# OPI: Rapidry vs Drip Dry



## lara (Dec 5, 2006)

http://www.opi.com/trQuikDry.asp

Is there a significant difference between Rapidry (the mist, not the top coat) and Drip Dry? Different curing times, yellowing, etc.

I'm almost at the end of a bottle of Rapidry mist and am wondering whether to switch over or buy the same again. Dilemma!


----------



## stephbunny (Dec 6, 2006)

Do you like the rapidry?

I have the drip dry--and although it sorta works, I'm not sure I see the difference between the OPI brand and the Revlon brand I use to have from the drugstore.


----------



## MiCHiE (Dec 6, 2006)

I would stick with the mist. As a nail tech, personally I'm not a fan of drops. I haven't used OPI's, but I have experience with Essie's and Qtica's. I find that you have to be more careful with the application to avoid discoloration and setting problems with the polish. If you apply the drops too soon, you'll ruin the manicure.

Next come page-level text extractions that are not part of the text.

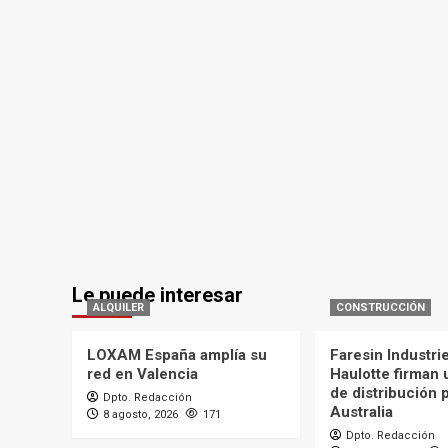
Le puede interesar
ALQUILER
CONSTRUCCIÓN
LOXAM España amplía su
Faresin Industri
red en Valencia
Haulotte firman
de distribución 
Dpto. Redacción
Australia
8 agosto, 2026
171
Dpto. Redacción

So, waiting that minute or so that they ask you is key. If you're doing your own nails, the mist is probably easier for you, anyway.


----------



## deathcabber (Jan 3, 2007)

I have never tried RapidDry but Drip Dry are nice....personally though I use Seche Vite topcoat because it dries so fast on its own. Im such a klutz so it really helps to have something dry in like a minute flat


----------